Il les a eues, ses excuses. Officielles. Pas de Big Mike en personne, ni signées de son nom, mais émises en son nom, oui, avec sa permission, par Transcontinental. Ça a dû être très dur pour lui, mais faut gagner sa vie, qui est celle de sa famille. Vézina est un gars qui flôbait ses chèques de BS autrefois pour nourrir des oiseaux dans le bois: il n'a rien à prouver à personne quand il est question d'avidité et de son contraire.

C'était, je crois, le 17 décembre dernier que les paroles en cause ont paru. Évidemment, je les reproduis ici, juste au cas où elles disparaîtraient ailleurs.

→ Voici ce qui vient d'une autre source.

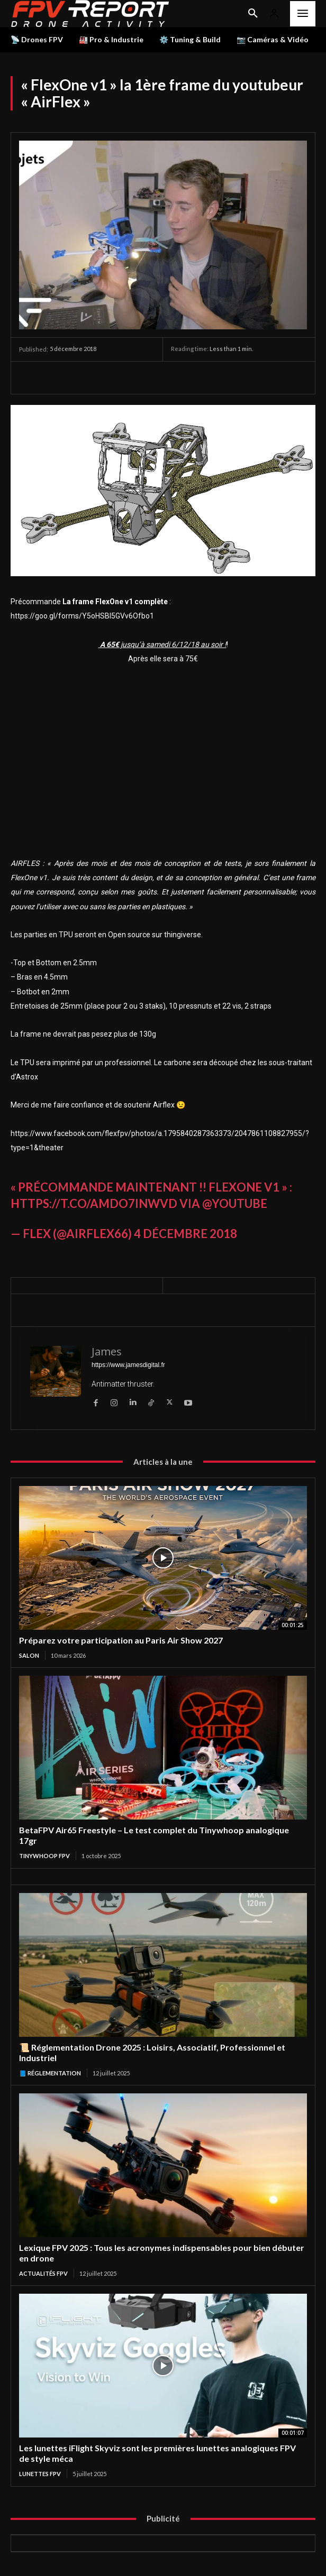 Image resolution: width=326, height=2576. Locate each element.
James (107, 1351)
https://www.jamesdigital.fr (128, 1365)
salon (29, 1655)
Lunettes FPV (40, 2473)
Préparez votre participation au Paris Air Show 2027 (121, 1640)
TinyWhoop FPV (44, 1855)
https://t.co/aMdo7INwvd (94, 1203)
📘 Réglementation (50, 2073)
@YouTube (234, 1203)
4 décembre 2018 (185, 1233)
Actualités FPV (43, 2273) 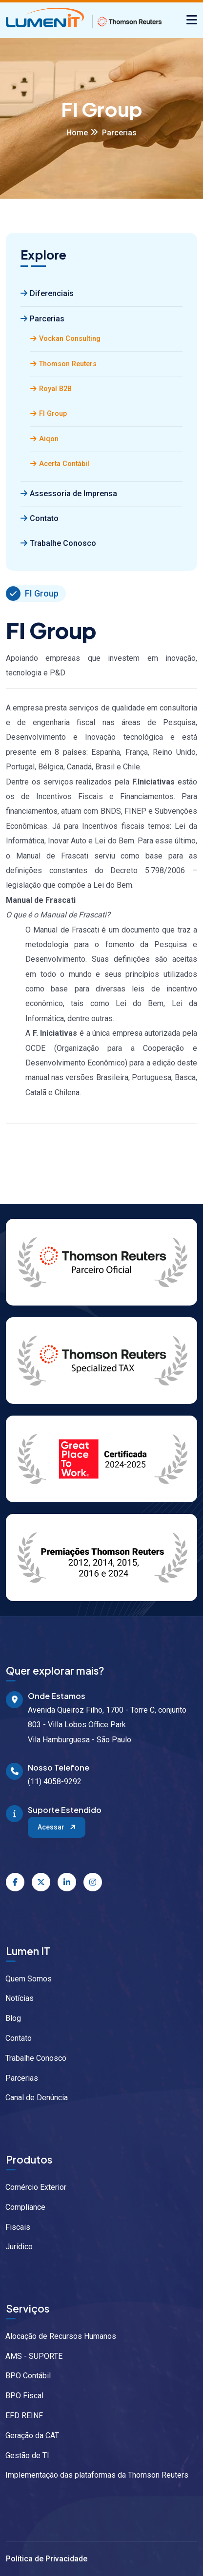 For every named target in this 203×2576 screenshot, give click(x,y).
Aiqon (44, 439)
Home (77, 132)
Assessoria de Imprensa (68, 493)
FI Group (48, 414)
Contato (39, 518)
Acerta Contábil (59, 464)
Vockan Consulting (65, 339)
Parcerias (42, 318)
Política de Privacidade (46, 2558)
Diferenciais (47, 293)
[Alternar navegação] (191, 20)
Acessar (57, 1827)
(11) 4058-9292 (54, 1781)
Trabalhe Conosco (58, 543)
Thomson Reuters (63, 364)
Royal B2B (51, 389) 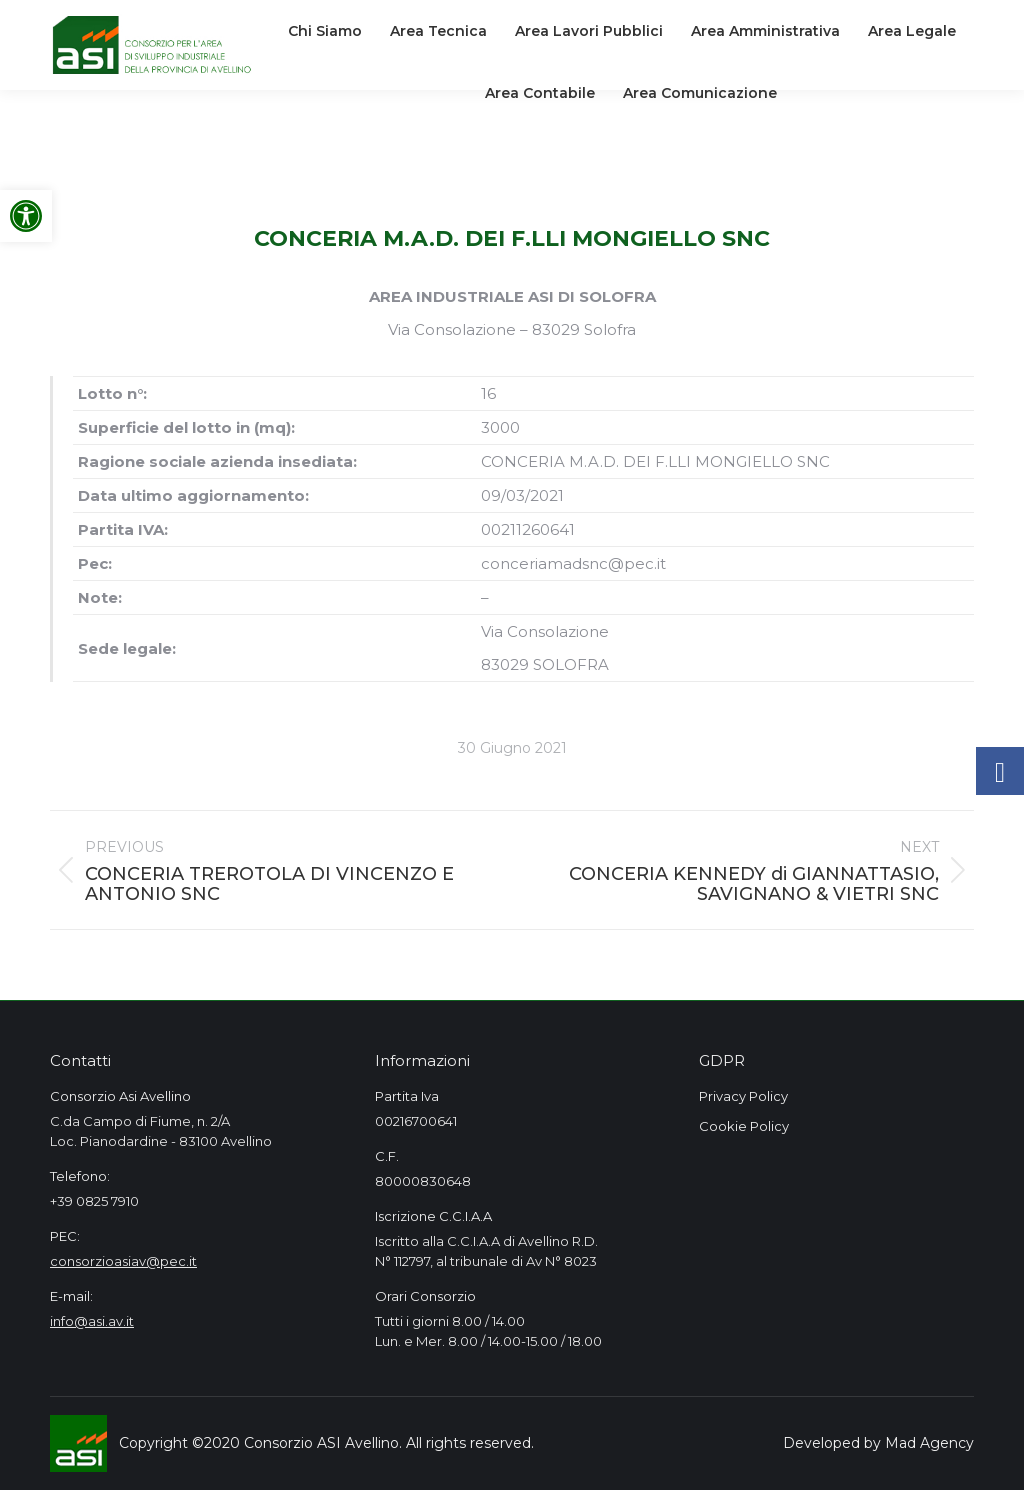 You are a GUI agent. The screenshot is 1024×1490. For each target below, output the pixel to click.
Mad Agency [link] (929, 1443)
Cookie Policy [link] (744, 1126)
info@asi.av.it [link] (92, 1321)
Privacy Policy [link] (743, 1096)
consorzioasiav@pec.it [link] (123, 1261)
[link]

J’ai toujours dit que la lecture aidait à développer les connaissances et le savoir : la culture. Michel Brûlé est la preuve vivante que ça peut être faux. Quiconque dirait de Brûlé qu’il est crétin, imbécile ou que son cerveau a pris la taille et la forme d’un vieille gourgane sèche – voir chronique précédente –, aurait tort. Brûlé a lu. Beaucoup lu. Enfin, on imagine qu’il a lu : il est quand même détenteur d’une maîtrise en littérature… et éditeur.
S’il faut observer le monde en tenant compte d’une complexe série de paramètres – ce que font très rarement les économistes – il faut envisager, pour comprendre le cas Michel Brûlé, de se référer à la psychanalyse. En matière de complexe, il vaut certainement le détour d’une longue observation : un exemple rare de complexe de supériorité!
Non content de faire un fou de lui de manière régulière (et de nous, par conséquent, puisqu’apparemment ses vidéos et ses chansons sont fortement appréciées en Allemagne, où il braie avec fierté ses origines), non content de s’être accroché les pieds dans les fleurs de tous les tapis de tous les domaines dont il a tâté – sauf l’édition, bien sûr, où il fait quand même figure d’exemple – le voici maintenant qui se découvre des vertus de politicien, et ce avec nulle autre rêve que celui de devenir maire de Montréal, puis premier ministre du Québec.
Le pire, c’est que ça risque de marcher.
Surtout si la Presse continue d’en faire son pain : j’hallucine encore de l’attention glorificatrice que le quotidien de la rue Notre-Dame lui a porté à l’annonce de sa candidature. Deux pages pleines…
Comment justifier cela? Difficile à dire. Très difficile à dire…
Du spectacle, encore. Du grand spectacle. Tout n’est que spectacle. Toutes les questions, tous les gestes, toute la machine, tout : du crisse de spectacle. Et en ce sens, le projet de loi C-32 dont on ne parle pas assez pousse plus loin encore cette logique suffocante : notre monde n’a plus besoin d’auteurs.


Brûlé ne sait pas ce que c'est que la diffamation: je me fais fort de le lui démontrer, s'il y tient.

Tout à l'envers

C'est peut-être le peuple, à poil, qui devrait guider la Liberté bien habillée, au lieu du contraire.